IV - łosoś pieczony + szpinak
V - jajecznica z 2 jaj , szynka,pomidor i chleb orkiszowy
Pytaliście się o chleba na sztuki :D
Dziś z ciekawości odwiedziłam inne piekarnie - w mieście mam 5 . I ku radości w 3/5 można taki chleb kupić .Popytajcie w swoich piekarniach - to naprawdę świetna alternatywa :)
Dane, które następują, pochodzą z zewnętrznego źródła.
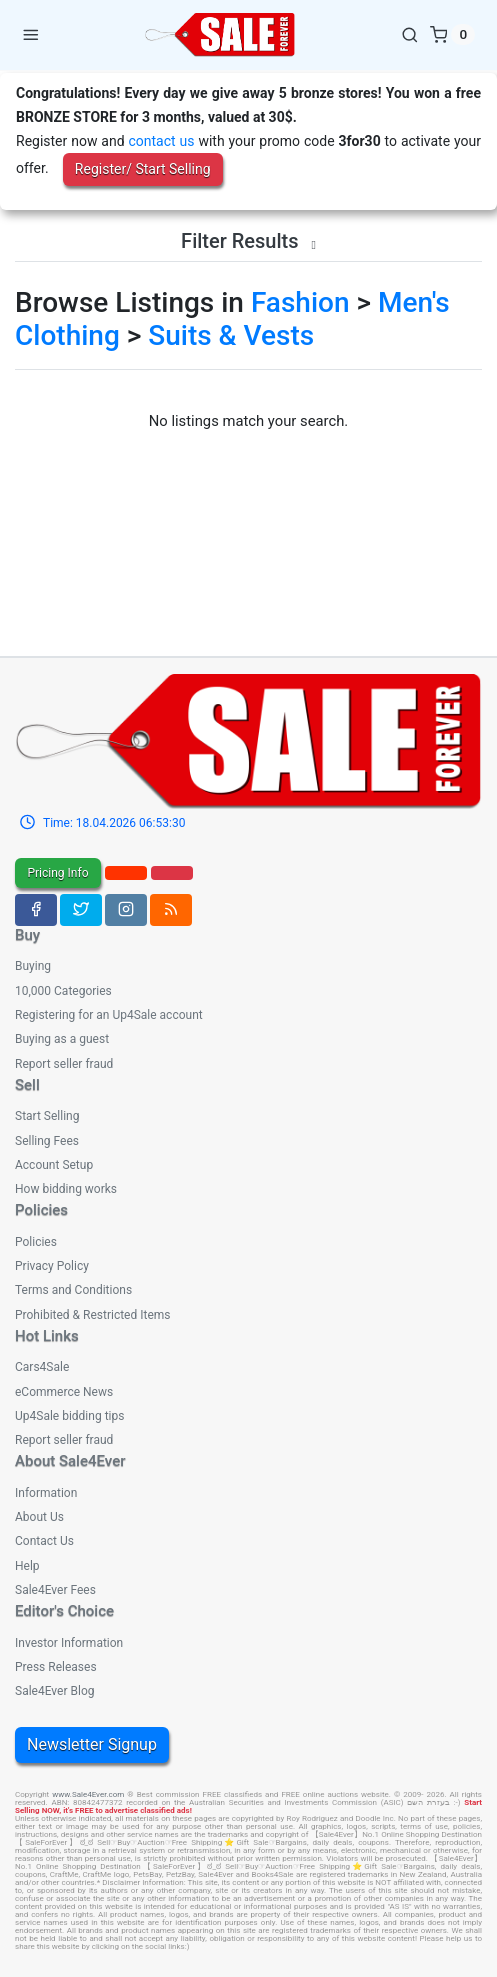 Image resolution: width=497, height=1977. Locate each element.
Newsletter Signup (92, 1744)
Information (46, 1493)
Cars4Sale (42, 1367)
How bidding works (66, 1189)
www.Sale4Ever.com (88, 1794)
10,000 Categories (63, 991)
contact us (161, 141)
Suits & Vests (231, 335)
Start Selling (47, 1116)
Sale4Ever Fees (55, 1590)
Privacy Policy (52, 1266)
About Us (39, 1517)
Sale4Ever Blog (54, 1691)
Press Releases (56, 1667)
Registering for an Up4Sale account (109, 1015)
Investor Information (69, 1643)
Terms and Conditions (73, 1290)
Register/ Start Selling (143, 169)
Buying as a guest (62, 1039)
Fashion (300, 302)
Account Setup (54, 1165)
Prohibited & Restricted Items (92, 1315)
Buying (33, 966)
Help (27, 1566)
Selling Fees (47, 1141)
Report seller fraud (64, 1064)
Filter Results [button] (248, 241)
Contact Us (44, 1541)
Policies (36, 1242)
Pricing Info (57, 873)
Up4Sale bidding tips (69, 1416)
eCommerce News (64, 1392) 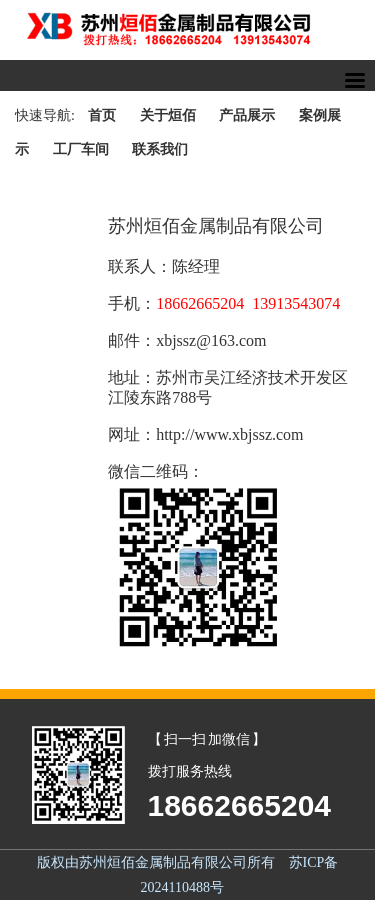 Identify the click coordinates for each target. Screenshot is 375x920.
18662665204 (240, 805)
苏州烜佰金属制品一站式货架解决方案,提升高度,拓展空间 (187, 30)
Jeśli chodzi o ruch - nie miałam czasu .... a jak się znalazł to chęci brak :/
Dziękuję wszystkim za komentarze , rady i sugestie :) Naprawdę fajnie jest mieć przy sobie osoby które cieszą się razem z Tobą :)
choccolatte1983
13 kwietnia 2015, 09:14taki mąż to prawdziwy skarb!!
otoja1981
19 lutego 2015, 10:43Zupelnie sie z Toba zgadzam - wydaje mi sie, ze nie ma w tym nic zlego, ze ludzie w zwiazku wzjamnie maja oczekiwania wzgledem siebie, problem w tym jak to prezentuja. Swietnie trafilas ze swoim slubnym, zycze sukcesow w diecie i wielu szczesliwych lat w malzenstwie!
UlaSB
18 lutego 2015, 12:42Rozmów w Toku nie oglądam już dłuższy czas, bo teraz ten program tylko mnie wkurza. Poza tym nie wierzę szczerze mówiąc w to, że to są prawdziwe historie :) A ślubnego jak najbardziej możesz wychwalać, rzadko kiedy faceci są gotowi do takich poświęceń ;)
magduf102
17 lutego 2015, 22:56Szczesciara z Ciebie! Pozdrawiam
Anica.Anica
17 lutego 2015, 18:29Też mam takie zdanie na temat związków jak Ty. Mój mąż akceptuje mój wygląd i bardzo lubi moje ciało. Nigdy nie chciał żebym się odchudzała, ale kiedy zrozumiał, że bardzo mi na tym zależy wspiera mnie.
Dorota1953
17 lutego 2015, 17:41Nie wierzę ani jednemu słowu tym facetów. Uważam, że program jest sterowany. Oni według mnie są manipulowani przez telewizję. Jakby jakiś facet zaczął Cię nawijać tak jak ci w programie, to znając życie, za rok lub za dwa chciałby abyś znowu coś zmieniła i dopóki byś się nie postawiła to byłoby dobrze, a jak już się postawisz, to zacznie się gehenna. Kobieta czy okrągła, czy szczupła powinna znać swoją wartość i mieć swoją dumę i nie uzależniać się od mężczyzny. A swoją drogą masz wspaniałego męża :))))
Kariar
17 lutego 2015, 17:01Masz super męża! :) Dla mnie zachęta o wiele bardziej działa niż komentarz, że wszystko robię źle. :) Tylko pozazdrościć i szukać takiego partnera. :)
Fryzja
17 lutego 2015, 16:53Ciekawe ilu takich krytykujących naprawdę wsparło swoje kobiety i pomogło im coś zmienić... Ciekawe jak zachowali by się gdy kobietę oszpeciła by na przykład choroba czy wypadek. Jeden by ją zostawił a drugi powiedział - zrób coś z tym?
Monika123kg
17 lutego 2015, 17:14Dlatego uważam że prawdziwe oblicze / miłość poznamy nie wtedy gdy jest "FAJNIE " czyli jak jest uroda / figura / zdrowie / pieniążki ... lecz jak jest źle - kiedy dupka rośnie , kiedy pojawiają się choroby / kalectwo itd.
MartaSajdak
17 lutego 2015, 15:44Bardzo mądry wpis! pozdrawiam!